Saturday, September 6, 2008

The one in which I try to die, parte dos

I'm apparently not so good at taking the 60 bus out to the suburbs. There's about 80 different variations, the driver will tell you "si" when you ask him if he's going to your destination, and have I mentioned that I don't speak Spanish? I don't speak Spanish.

Let's try diary form:

All is fine and well on my journey so far, I have managed to start a conversation with Super Hot Girl. She is the stereotype (to me anyway) of your basic beautiful Argentine girl. Basically perfection is what I'm saying*. but she's 19. Have I mentioned how I only meet young girls here? It's totally acceptable, ftw. She speaks perfect English, she tells me she wants to get out of Argentina (I'm liking where this conversation is going), and then the bus turns off the road I want to be on.
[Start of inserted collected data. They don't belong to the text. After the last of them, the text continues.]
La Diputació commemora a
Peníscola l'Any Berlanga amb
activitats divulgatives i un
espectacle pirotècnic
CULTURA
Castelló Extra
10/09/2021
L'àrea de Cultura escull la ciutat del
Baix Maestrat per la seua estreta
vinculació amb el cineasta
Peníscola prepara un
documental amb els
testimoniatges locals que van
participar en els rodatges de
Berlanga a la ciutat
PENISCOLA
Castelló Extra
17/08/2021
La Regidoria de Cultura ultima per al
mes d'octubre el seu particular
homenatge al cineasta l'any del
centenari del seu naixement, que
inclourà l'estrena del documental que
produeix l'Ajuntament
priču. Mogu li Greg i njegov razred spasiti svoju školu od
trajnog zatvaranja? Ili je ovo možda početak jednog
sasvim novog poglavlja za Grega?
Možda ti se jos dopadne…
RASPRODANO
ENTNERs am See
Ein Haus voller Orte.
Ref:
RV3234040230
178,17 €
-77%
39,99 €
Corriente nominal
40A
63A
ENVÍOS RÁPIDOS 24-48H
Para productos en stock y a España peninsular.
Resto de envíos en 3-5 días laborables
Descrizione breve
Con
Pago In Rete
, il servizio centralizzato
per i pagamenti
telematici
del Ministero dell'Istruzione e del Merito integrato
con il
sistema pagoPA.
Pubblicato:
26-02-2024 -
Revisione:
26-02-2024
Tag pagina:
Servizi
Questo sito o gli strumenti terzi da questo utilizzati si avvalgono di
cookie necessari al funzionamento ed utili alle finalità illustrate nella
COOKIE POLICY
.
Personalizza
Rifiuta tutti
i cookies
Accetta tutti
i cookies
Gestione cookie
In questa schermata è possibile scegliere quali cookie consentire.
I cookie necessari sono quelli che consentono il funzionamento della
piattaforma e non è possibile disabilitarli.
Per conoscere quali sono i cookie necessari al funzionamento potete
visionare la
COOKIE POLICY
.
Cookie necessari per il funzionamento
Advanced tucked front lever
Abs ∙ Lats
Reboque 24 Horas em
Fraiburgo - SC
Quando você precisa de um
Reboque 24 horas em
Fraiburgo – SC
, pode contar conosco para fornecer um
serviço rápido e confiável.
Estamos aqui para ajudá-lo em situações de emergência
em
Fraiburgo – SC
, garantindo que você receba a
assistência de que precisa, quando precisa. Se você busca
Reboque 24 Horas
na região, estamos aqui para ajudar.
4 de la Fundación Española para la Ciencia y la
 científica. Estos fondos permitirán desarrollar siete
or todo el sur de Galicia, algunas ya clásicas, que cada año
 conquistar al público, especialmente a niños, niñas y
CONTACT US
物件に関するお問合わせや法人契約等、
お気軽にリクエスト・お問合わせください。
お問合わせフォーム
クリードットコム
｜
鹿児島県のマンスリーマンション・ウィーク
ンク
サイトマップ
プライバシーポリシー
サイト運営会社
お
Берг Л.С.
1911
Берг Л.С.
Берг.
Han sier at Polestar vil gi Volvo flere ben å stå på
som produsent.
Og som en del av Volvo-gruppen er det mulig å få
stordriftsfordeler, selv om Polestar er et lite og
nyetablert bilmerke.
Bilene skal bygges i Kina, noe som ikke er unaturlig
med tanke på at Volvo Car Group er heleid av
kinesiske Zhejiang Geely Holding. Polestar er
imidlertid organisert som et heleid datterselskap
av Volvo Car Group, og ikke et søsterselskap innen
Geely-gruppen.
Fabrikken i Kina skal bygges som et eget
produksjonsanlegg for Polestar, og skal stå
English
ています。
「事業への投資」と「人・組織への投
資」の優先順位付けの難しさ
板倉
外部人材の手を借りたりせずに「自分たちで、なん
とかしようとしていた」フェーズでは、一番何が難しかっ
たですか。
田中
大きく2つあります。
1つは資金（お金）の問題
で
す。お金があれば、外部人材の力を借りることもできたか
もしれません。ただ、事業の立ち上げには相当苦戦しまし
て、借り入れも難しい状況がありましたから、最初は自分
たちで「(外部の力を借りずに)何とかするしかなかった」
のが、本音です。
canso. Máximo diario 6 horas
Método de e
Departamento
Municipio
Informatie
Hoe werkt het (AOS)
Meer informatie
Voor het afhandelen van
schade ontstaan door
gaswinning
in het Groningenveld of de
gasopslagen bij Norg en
No problem, she assures me, we'll go back to the road I want to be on. I ask her a few questions about this, and she says we will go back to my road. Assured in my knowledge that I will recognize such road, I go back to talking to her. And by talking to her, I mean trying not to stare.

SHG and I are in the midst of a scintillating conversation -- while I think when should I get her number? -- when she says, "you need to get out here." "Here?" "HERE! Go 5 blocks that way, and maybe 3 that way. Suerte!" I am confused, I don't want to leave, I'm trying to figure out if I have time to write my number on a piece of paper, and the bus stops. I get off, she tries to open her window to say something to me and her window won't open.
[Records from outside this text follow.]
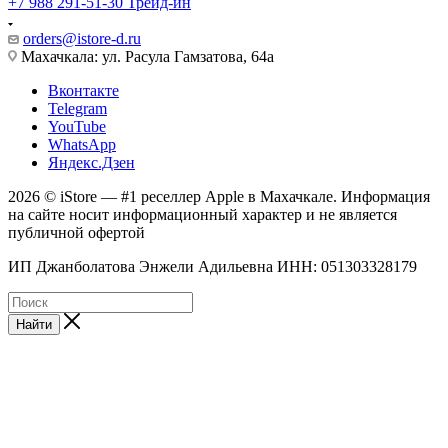
+7 988 291-51-30
Трейд-ин
orders@istore-d.ru
Махачкала: ул. Расула Гамзатова, 64а
Вконтакте
Telegram
YouTube
WhatsApp
Яндекс.Дзен
2026 © iStore — #1 реселлер Apple в Махачкале. Информация
на сайте носит информационный характер и не является
публичной офертой
ИП Джанболатова Энжели Адильевна ИНН: 051303328179
Найти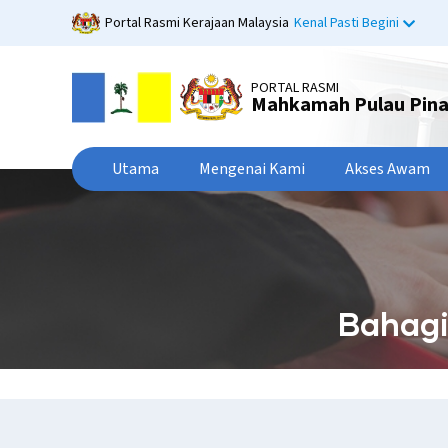
Langkau
Portal Rasmi Kerajaan Malaysia
Kenal Pasti Begini
ke
kandungan
utama
PORTAL RASMI
Mahkamah Pulau Pin
Utama
Mengenai Kami
Akses Awam
Bahagi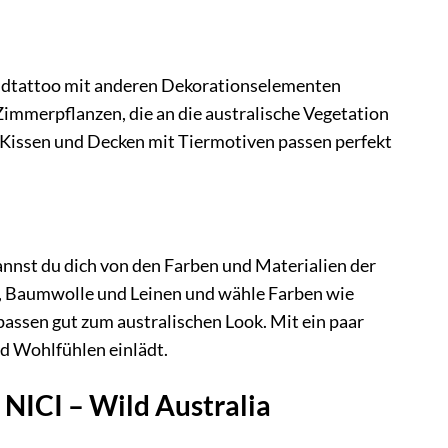
andtattoo mit anderen Dekorationselementen
Zimmerpflanzen, die an die australische Vegetation
h Kissen und Decken mit Tiermotiven passen perfekt
nnst du dich von den Farben und Materialien der
lz, Baumwolle und Leinen und wähle Farben wie
assen gut zum australischen Look. Mit ein paar
d Wohlfühlen einlädt.
NICI – Wild Australia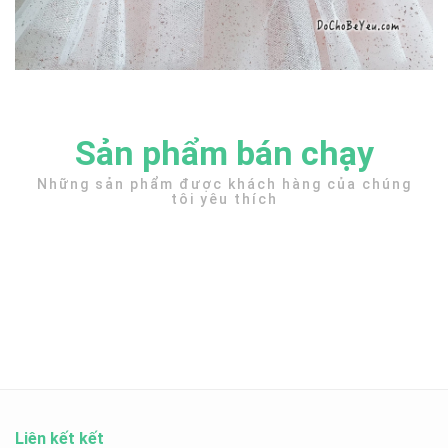
Sản phẩm bán chạy
Những sản phẩm được khách hàng của chúng
tôi yêu thích
Liên kết kết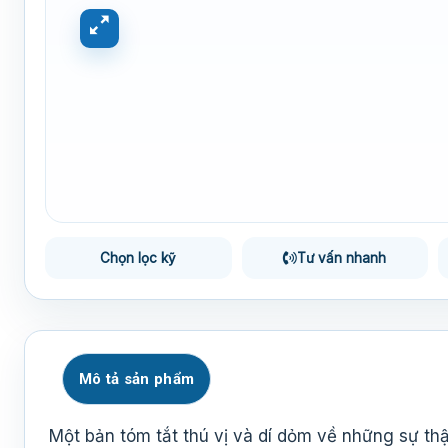
Chọn lọc kỹ
Tư vấn nhanh
Mô tả sản phẩm
Một bản tóm tắt thú vị và dí dỏm về những sự t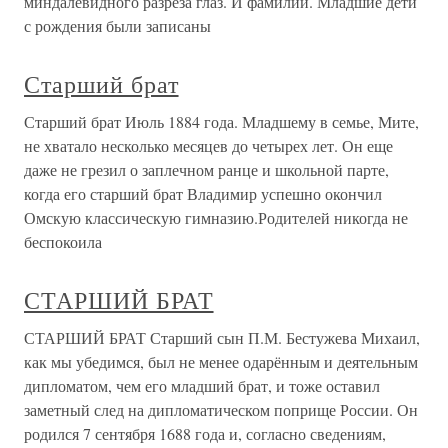
миндалевидного разреза глаз. И фамилии. Младшие дети
с рождения были записаны
Старший брат
Старший брат Июль 1884 года. Младшему в семье, Мите,
не хватало несколько месяцев до четырех лет. Он еще
даже не грезил о заплечном ранце и школьной парте,
когда его старший брат Владимир успешно окончил
Омскую классическую гимназию.Родителей никогда не
беспокоила
СТАРШИЙ БРАТ
СТАРШИЙ БРАТ Старший сын П.М. Бестужева Михаил,
как мы убедимся, был не менее одарённым и деятельным
дипломатом, чем его младший брат, и тоже оставил
заметный след на дипломатическом поприще России. Он
родился 7 сентября 1688 года и, согласно сведениям,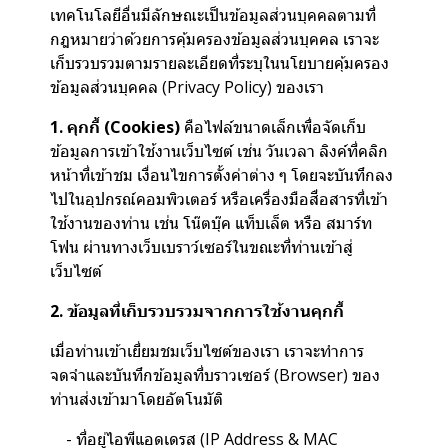
เทคโนโลยีอื่นมีลักษณะเป็นข้อมูลส่วนบุคคลตามที่
กฎหมายว่าด้วยการคุ้มครองข้อมูลส่วนบุคคล เราจะ
เก็บรวบรวมตามรายละเอียดที่ระบุในนโยบายคุ้มครอง
ข้อมูลส่วนบุคคล (Privacy Policy) ของเรา
1. คุกกี้ (Cookies)
คือไฟล์ขนาดเล็กเพื่อจัดเก็บ
ข้อมูลการเข้าใช้งานเว็บไซต์ เช่น วันเวลา ลิงค์ที่คลิก
หน้าที่เข้าชม เงื่อนไขการตั้งค่าต่าง ๆ โดยจะบันทึกลง
ไปในอุปกรณ์คอมพิวเตอร์ หรือเครื่องมือสื่อสารที่เข้า
ใช้งานของท่าน เช่น โน๊ตบุ๊ค แท็บเล็ต หรือ สมาร์ท
โฟน ผ่านทางเว็บเบราว์เซอร์ในขณะที่ท่านเข้าสู่
เว็บไซต์
2. ข้อมูลที่เก็บรวบรวมจากการใช้งานคุกกี้
เมื่อท่านเข้าเยี่ยมชมเว็บไซต์ของเรา เราจะทำการ
จดจำและบันทึกข้อมูลที่บราวเซอร์ (Browser) ของ
ท่านส่งเข้ามาโดยอัตโนมัติ
- ที่อยู่ไอพีแอดเดรส (IP Address & MAC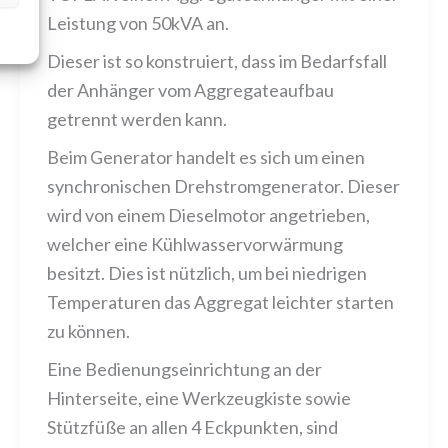
Leistung von 50kVA an.
Dieser ist so konstruiert, dass im Bedarfsfall
der Anhänger vom Aggregateaufbau
getrennt werden kann.
Beim Generator handelt es sich um einen
synchronischen Drehstromgenerator. Dieser
wird von einem Dieselmotor angetrieben,
welcher eine Kühlwasservorwärmung
besitzt. Dies ist nützlich, um bei niedrigen
Temperaturen das Aggregat leichter starten
zu können.
Eine Bedienungseinrichtung an der
Hinterseite, eine Werkzeugkiste sowie
Stützfüße an allen 4 Eckpunkten, sind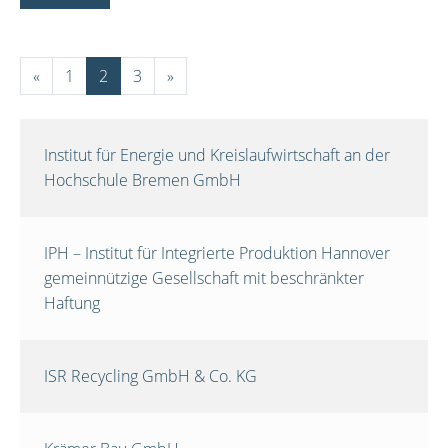
«
1
2
3
»
Institut für Energie und Kreislaufwirtschaft an der
Hochschule Bremen GmbH
IPH – Institut für Integrierte Produktion Hannover
gemeinnützige Gesellschaft mit beschränkter
Haftung
ISR Recycling GmbH & Co. KG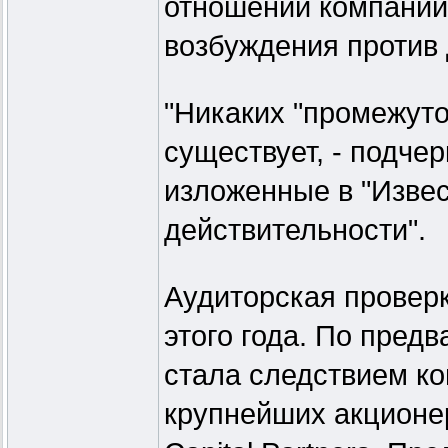
отношении компании,
возбуждения против 
"Никаких "промежуто
существует, - подче
изложенные в "Извес
действительности".
Аудиторская проверк
этого года. По пред
стала следствием к
крупнейших акционер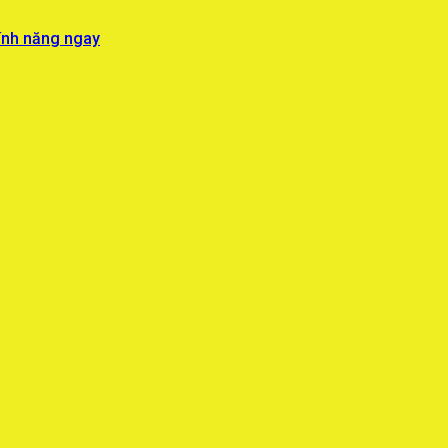
ính năng ngay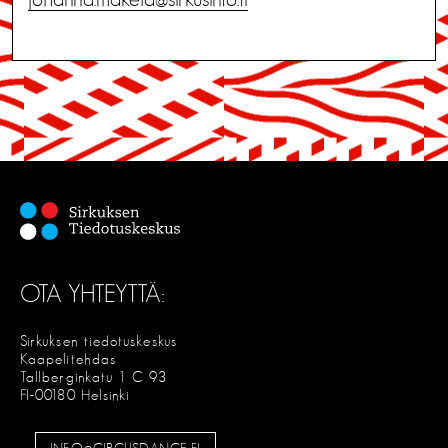
OTA YHTEYTTÄ:
Sirkuksen tiedotuskeskus
Kaapelitehdas
Tallberginkatu 1 C 93
FI-00180 Helsinki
Well, thank you SHG for the fact that I didn't get lost, but I really was quite okay getting lost with you. Should've stayed on the bus. My game is way too rusty. I lose. Evan approximately 6 years ago would be so ashamed of me.
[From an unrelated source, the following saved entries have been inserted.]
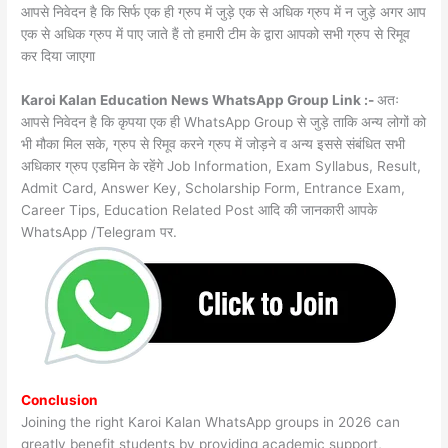
आपसे निवेदन है कि सिर्फ एक ही ग्रुप में जुड़े एक से अधिक ग्रुप में न जुड़े अगर आप
एक से अधिक ग्रुप में पाए जाते हैं तो हमारी टीम के द्वारा आपको सभी ग्रुप से रिमूव
कर दिया जाएगा
Karoi Kalan Education News WhatsApp Group Link :-
अतः
आपसे निवेदन है कि कृपया एक ही WhatsApp Group से जुड़े ताकि अन्य लोगों को
भी मौका मिल सके, ग्रुप से रिमूव करने ग्रुप में जोड़ने व अन्य इससे संबंधित सभी
अधिकार ग्रुप एडमिन के रहेंगे Job Information, Exam Syllabus, Result,
Admit Card, Answer Key, Scholarship Form, Entrance Exam,
Career Tips, Education Related Post आदि की जानकारी आपके
WhatsApp /Telegram पर.
Conclusion
Joining the right Karoi Kalan WhatsApp groups in 2026 can
greatly benefit students by providing academic support,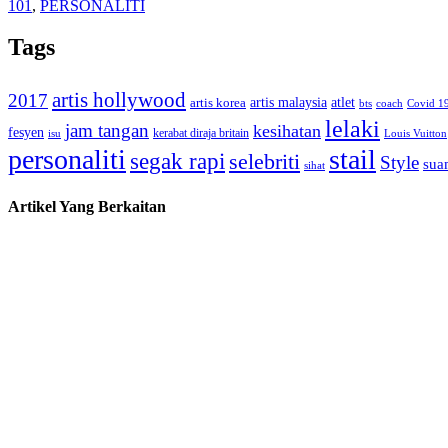
101
,
PERSONALITI
Tags
artis hollywood
2017
artis malaysia
artis korea
atlet
bts
coach
Covid 1
lelaki
jam tangan
kesihatan
fesyen
kerabat diraja britain
isu
Louis Vuitton
personaliti
stail
segak rapi
selebriti
Style
suam
sihat
Artikel Yang Berkaitan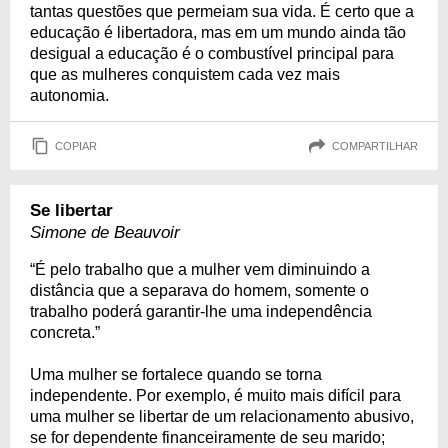
tantas questões que permeiam sua vida. É certo que a
educação é libertadora, mas em um mundo ainda tão
desigual a educação é o combustível principal para
que as mulheres conquistem cada vez mais
autonomia.
COPIAR
COMPARTILHAR
Se libertar
Simone de Beauvoir
“É pelo trabalho que a mulher vem diminuindo a
distância que a separava do homem, somente o
trabalho poderá garantir-lhe uma independência
concreta.”
Uma mulher se fortalece quando se torna
independente. Por exemplo, é muito mais difícil para
uma mulher se libertar de um relacionamento abusivo,
se for dependente financeiramente de seu marido;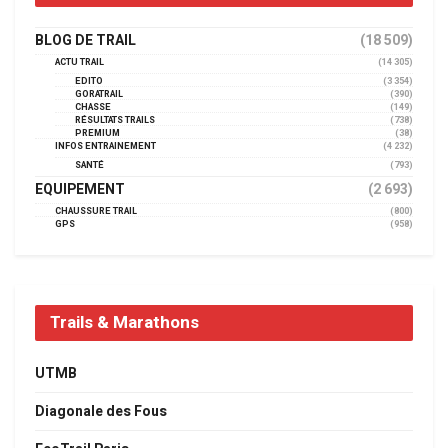
BLOG DE TRAIL
(18 509)
ACTU TRAIL
(14 305)
EDITO
(3 354)
GORATRAIL
(390)
CHASSE
(149)
RÉSULTATS TRAILS
(738)
PREMIUM
(38)
INFOS ENTRAINEMENT
(4 232)
SANTÉ
(793)
EQUIPEMENT
(2 693)
CHAUSSURE TRAIL
(800)
GPS
(958)
Trails & Marathons
UTMB
Diagonale des Fous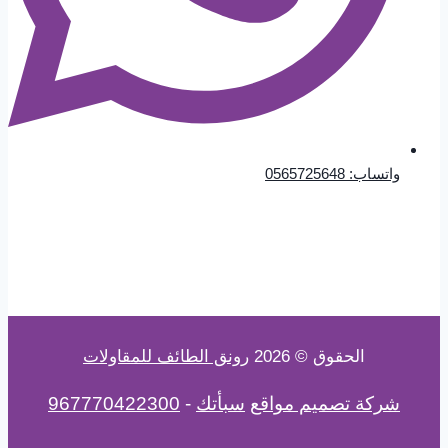
واتساب: 0565725648
الحقوق © 2026
رونق الطائف للمقاولات
شركة تصميم مواقع
سبأتك
-
967770422300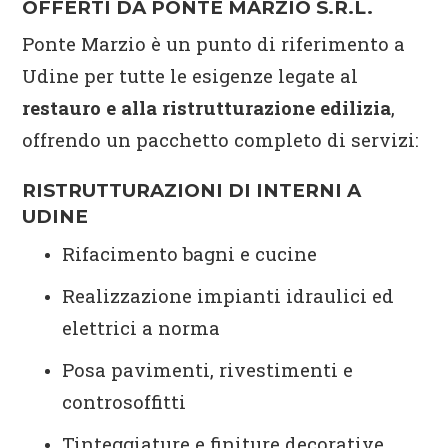
OFFERTI DA PONTE MARZIO S.R.L.
Ponte Marzio è un punto di riferimento a
Udine per tutte le esigenze legate al
restauro e alla ristrutturazione edilizia
,
offrendo un pacchetto completo di servizi:
RISTRUTTURAZIONI DI INTERNI A
UDINE
Rifacimento bagni e cucine
Realizzazione impianti idraulici ed
elettrici a norma
Posa pavimenti, rivestimenti e
controsoffitti
Tinteggiature e finiture decorative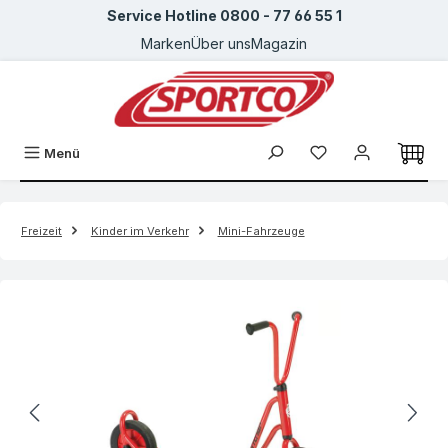
Service Hotline 0800 - 77 66 55 1
Zum Hauptinhalt springen
Marken
Über uns
Magazin
Menü
Freizeit
Kinder im Verkehr
Mini-Fahrzeuge
Bildergalerie überspringen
I start wandering through town. I don't recognize anything. I don't think it's a bad part of town, but honestly I am pretty bad at discerning these things. It certainly wasn't Vicente Lopez or Olivos (posh northern suburbs) so I end up running (safer than walking) for 15 minutes...30 mins...45 mins. This running thing is starting to get tiring. Finally, I see an old man come out of a house. I ask for directions. Like a good Argentine, he refuses to just tell me where to go, he wants to tell me many many things which I will smile politely and nod at while thinking "are you going to tell me where to go yet?" I jest, because really I was far away (a mile? a mile and a half?) from the stadium at this point, so I was in pretty bad shape. He was very nice to me at zero gain to himself. More running and a few more wrong turns, and I make it. I play some soccer (poorly, it's rather embarassing), tweak a muscle, and then spend time pitying myself for how I was once a good athlete.

Cliff's notes: I didn't get girl's number. I suck at life.

* Diego says to me, "Evan, everytime I talk to you, you are talking about a different girl." Life in Argentina, che.

1 comment:

Jenn said...

Evan, you are awesome.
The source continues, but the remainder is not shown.